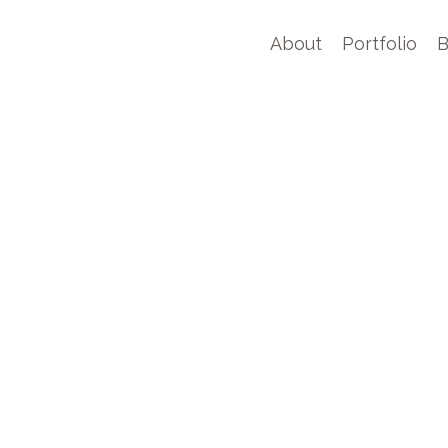
About
Portfolio
B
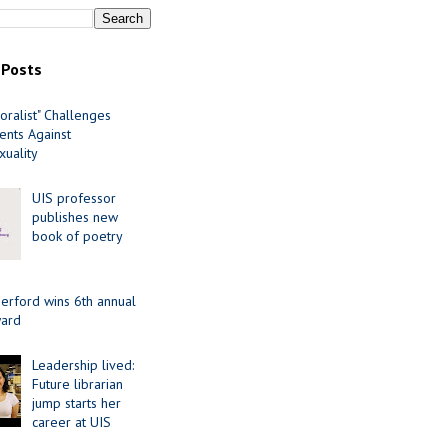
 Posts
oralist" Challenges
nts Against
uality
UIS professor
publishes new
book of poetry
erford wins 6th annual
ard
Leadership lived:
Future librarian
jump starts her
career at UIS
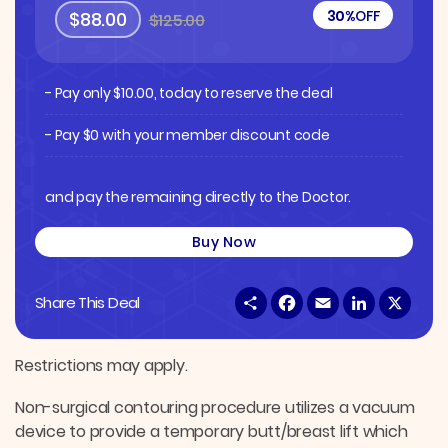
30%
OFF
$88.00
$125.00
- Pay only
$
10.00
, today to reserve the deal
- Pay $0 with your member discount code
and pay the remaining directly to the Doctor.
Buy Now
S
F
E
L
X
Share This Deal
h
a
m
i
a
c
a
n
r
e
i
k
e
b
l
e
Restrictions may apply.
o
d
o
I
Non-surgical contouring procedure utilizes a vacuum
k
n
device to provide a temporary butt/breast lift which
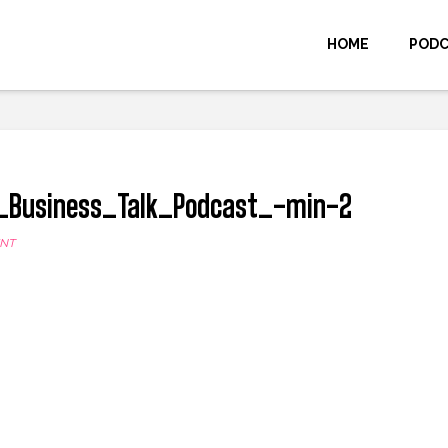
HOME
POD
_Business_Talk_Podcast_-min-2
ENT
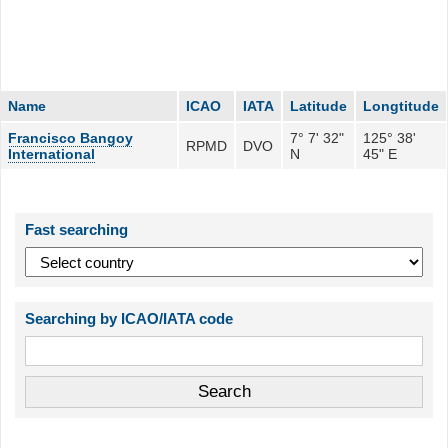
Name
ICAO
IATA
Latitude
Longtitude
Francisco Bangoy
7° 7' 32"
125° 38'
RPMD
DVO
International
N
45" E
Fast searching
Searching by ICAO/IATA code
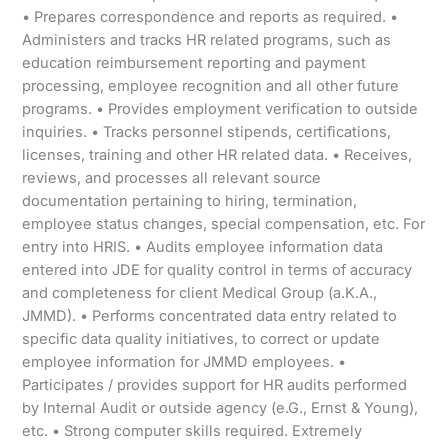
• Prepares correspondence and reports as required. •
Administers and tracks HR related programs, such as
education reimbursement reporting and payment
processing, employee recognition and all other future
programs. • Provides employment verification to outside
inquiries. • Tracks personnel stipends, certifications,
licenses, training and other HR related data. • Receives,
reviews, and processes all relevant source
documentation pertaining to hiring, termination,
employee status changes, special compensation, etc. For
entry into HRIS. • Audits employee information data
entered into JDE for quality control in terms of accuracy
and completeness for client Medical Group (a.K.A.,
JMMD). • Performs concentrated data entry related to
specific data quality initiatives, to correct or update
employee information for JMMD employees. •
Participates / provides support for HR audits performed
by Internal Audit or outside agency (e.G., Ernst & Young),
etc. • Strong computer skills required. Extremely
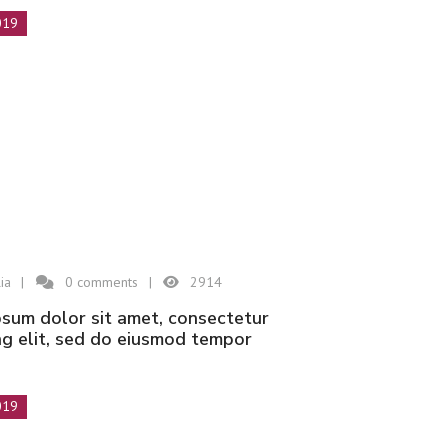
019
ia
0
comments
2914
ng elit, sed do eiusmod tempor
019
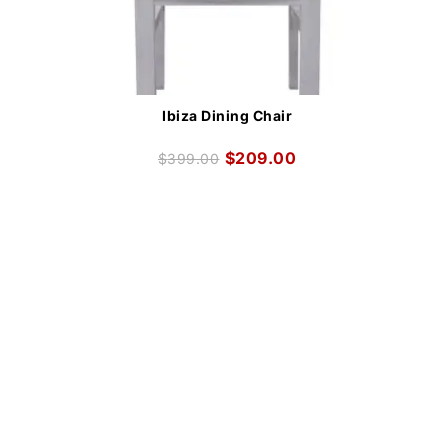
Ibiza Dining Chair
$
209.00
$
399.00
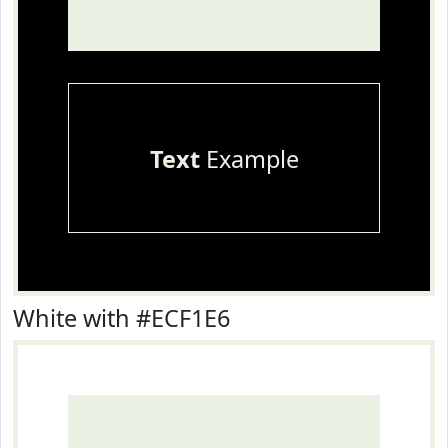
Text
Example
White with #ECF1E6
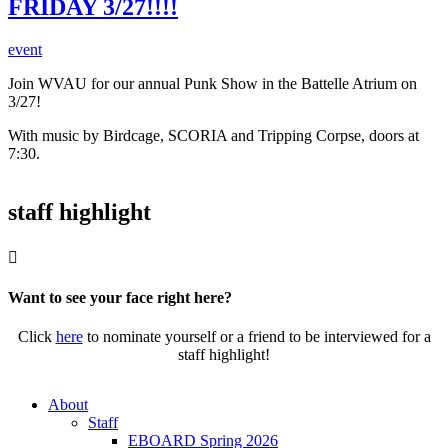
FRIDAY 3/27!!!!
event
Join WVAU for our annual Punk Show in the Battelle Atrium on
3/27!
With music by Birdcage, SCORIA and Tripping Corpse, doors at
7:30.
staff highlight

Want to see your face right here?
Click
here
to nominate yourself or a friend to be interviewed for a
staff highlight!
About
Staff
EBOARD Spring 2026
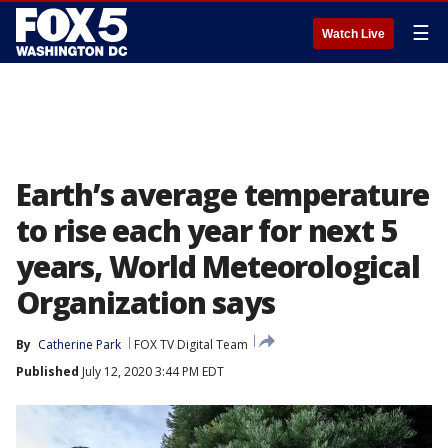
☰
Watch Live
Earth’s average temperature
to rise each year for next 5
years, World Meteorological
Organization says
By
Catherine Park
FOX TV Digital Team
Published
July 12, 2020 3:44 PM EDT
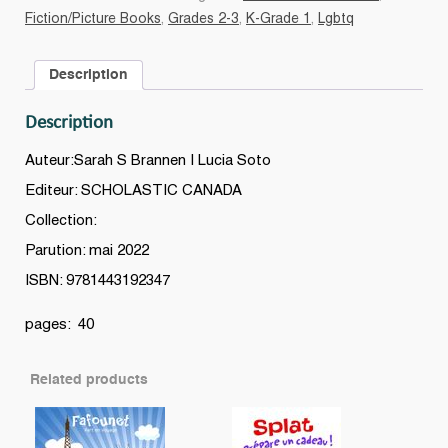
Benji
Fiction/Picture Books
,
Grades 2-3
,
K-Grade 1
,
Lgbtq
quantity
Description
Description
Auteur:Sarah S Brannen | Lucia Soto
Editeur: SCHOLASTIC CANADA
Collection:
Parution: mai 2022
ISBN: 9781443192347
pages: 40
Related products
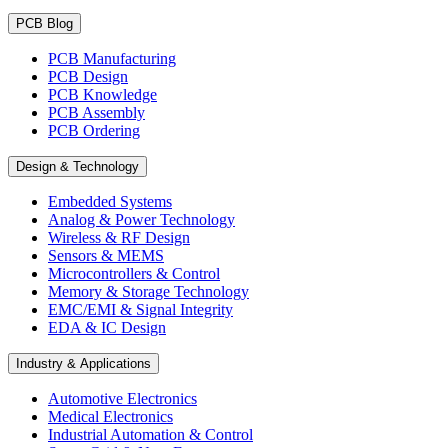
PCB Blog
PCB Manufacturing
PCB Design
PCB Knowledge
PCB Assembly
PCB Ordering
Design & Technology
Embedded Systems
Analog & Power Technology
Wireless & RF Design
Sensors & MEMS
Microcontrollers & Control
Memory & Storage Technology
EMC/EMI & Signal Integrity
EDA & IC Design
Industry & Applications
Automotive Electronics
Medical Electronics
Industrial Automation & Control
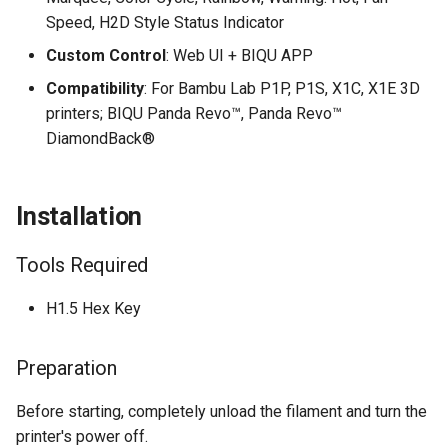
Speed, H2D Style Status Indicator
Custom Control
: Web UI + BIQU APP
Compatibility
: For Bambu Lab P1P, P1S, X1C, X1E 3D
printers; BIQU Panda Revo™, Panda Revo™
DiamondBack®
Installation
Tools Required
H1.5 Hex Key
Preparation
Before starting, completely unload the filament and turn the
printer's power off.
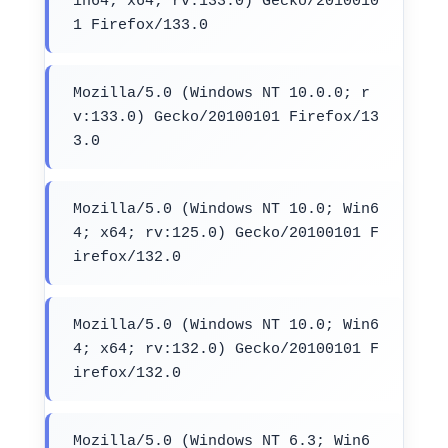
in64; x64; rv:133.0) Gecko/2010010
1 Firefox/133.0
Mozilla/5.0 (Windows NT 10.0.0; r
v:133.0) Gecko/20100101 Firefox/13
3.0
Mozilla/5.0 (Windows NT 10.0; Win6
4; x64; rv:125.0) Gecko/20100101 F
irefox/132.0
Mozilla/5.0 (Windows NT 10.0; Win6
4; x64; rv:132.0) Gecko/20100101 F
irefox/132.0
Mozilla/5.0 (Windows NT 6.3; Win6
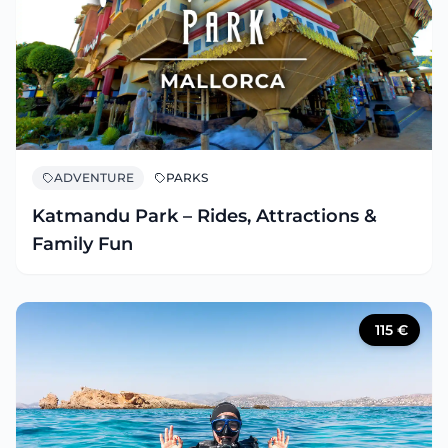
ADVENTURE
PARKS
Katmandu Park – Rides, Attractions &
Family Fun
115
€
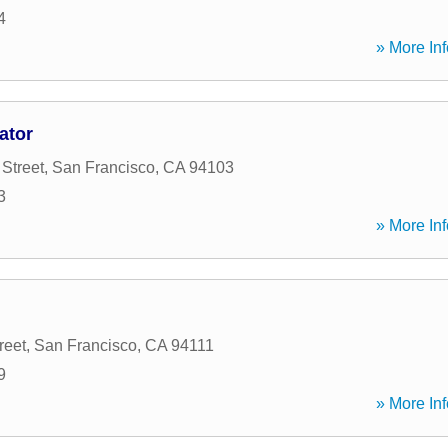
4
» More Inf
ator
Street
,
San Francisco
,
CA
94103
3
» More Inf
reet
,
San Francisco
,
CA
94111
9
» More Inf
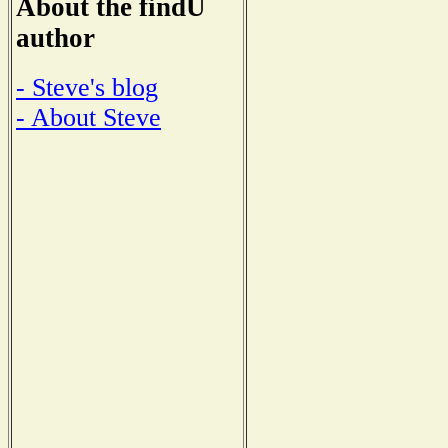
About the findU
author
- Steve's blog
- About Steve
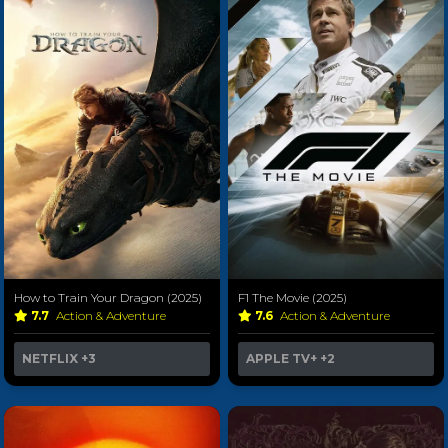
How to Train Your Dragon (2025)
F1 The Movie (2025)
7.7
Action & Adventure
7.6
Action & Adventure
NETFLIX
+3
APPLE TV+
+2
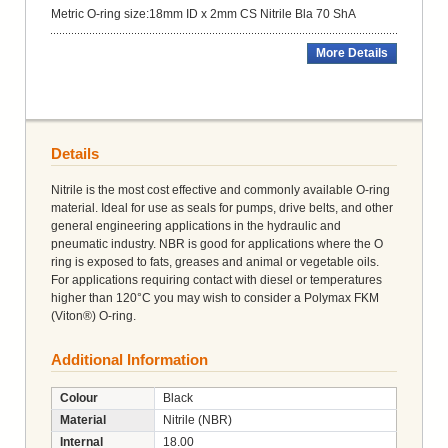
Metric O-ring size:18mm ID x 2mm CS Nitrile Bla 70 ShA
More Details
Details
Nitrile is the most cost effective and commonly available O-ring
material. Ideal for use as seals for pumps, drive belts, and other
general engineering applications in the hydraulic and
pneumatic industry. NBR is good for applications where the O
ring is exposed to fats, greases and animal or vegetable oils.
For applications requiring contact with diesel or temperatures
higher than 120°C you may wish to consider a Polymax FKM
(Viton®) O-ring.
Additional Information
Colour
Black
Material
Nitrile (NBR)
Internal
18.00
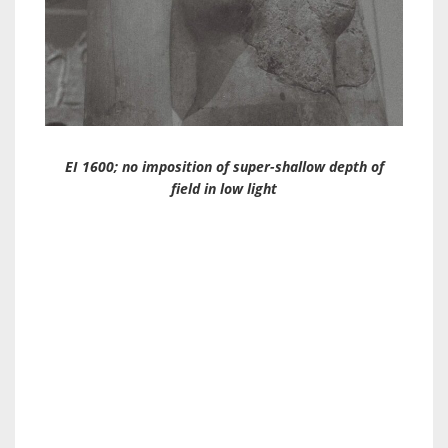
EI 1600; no imposition of super-shallow depth of
field in low light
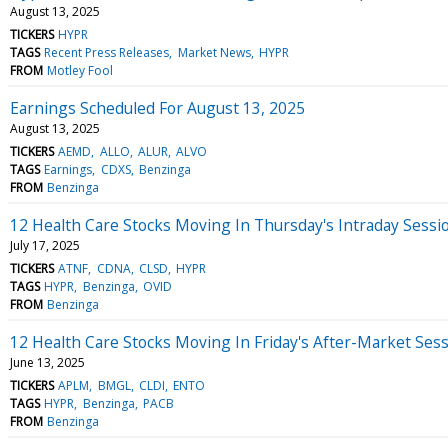
August 13, 2025
TICKERS
HYPR
TAGS
Recent Press Releases
Market News
HYPR
FROM
Motley Fool
Earnings Scheduled For August 13, 2025
August 13, 2025
TICKERS
AEMD
ALLO
ALUR
ALVO
TAGS
Earnings
CDXS
Benzinga
FROM
Benzinga
12 Health Care Stocks Moving In Thursday's Intraday Sessi
July 17, 2025
TICKERS
ATNF
CDNA
CLSD
HYPR
TAGS
HYPR
Benzinga
OVID
FROM
Benzinga
12 Health Care Stocks Moving In Friday's After-Market Ses
June 13, 2025
TICKERS
APLM
BMGL
CLDI
ENTO
TAGS
HYPR
Benzinga
PACB
FROM
Benzinga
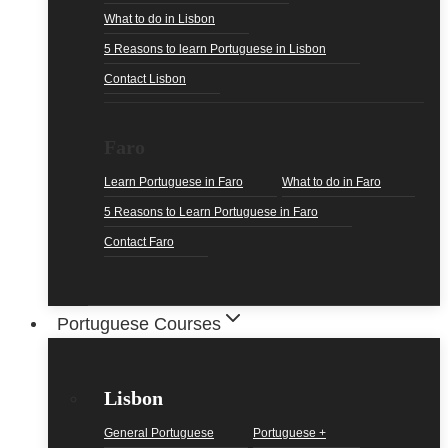
What to do in Lisbon
5 Reasons to learn Portuguese in Lisbon
Contact Lisbon
Faro
Learn Portuguese in Faro
What to do in Faro
5 Reasons to Learn Portuguese in Faro
Contact Faro
Portuguese Courses
Lisbon
General Portuguese
Portuguese +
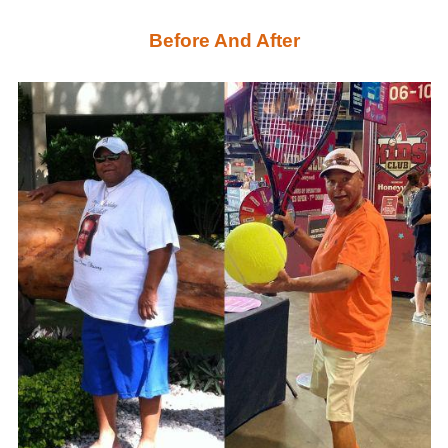
Before And After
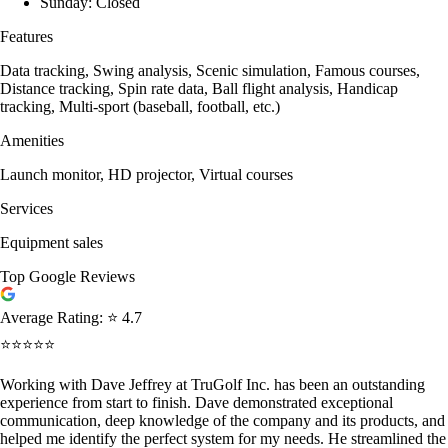
Sunday: Closed
Features
Data tracking, Swing analysis, Scenic simulation, Famous courses,
Distance tracking, Spin rate data, Ball flight analysis, Handicap
tracking, Multi-sport (baseball, football, etc.)
Amenities
Launch monitor, HD projector, Virtual courses
Services
Equipment sales
Top Google Reviews
Average Rating:
⭐ 4.7
⭐⭐⭐⭐⭐
Working with Dave Jeffrey at TruGolf Inc. has been an outstanding
experience from start to finish. Dave demonstrated exceptional
communication, deep knowledge of the company and its products, and
helped me identify the perfect system for my needs. He streamlined the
# # #
== Task ==
Scan the lines above for the word "tracking". Return each one that has it.

== Answer for this exercise ==
Data tracking, Swing analysis, Scenic simulation, Famous courses,
Distance tracking, Spin rate data, Ball flight analysis, Handicap
tracking, Multi-sport (baseball, football, etc.)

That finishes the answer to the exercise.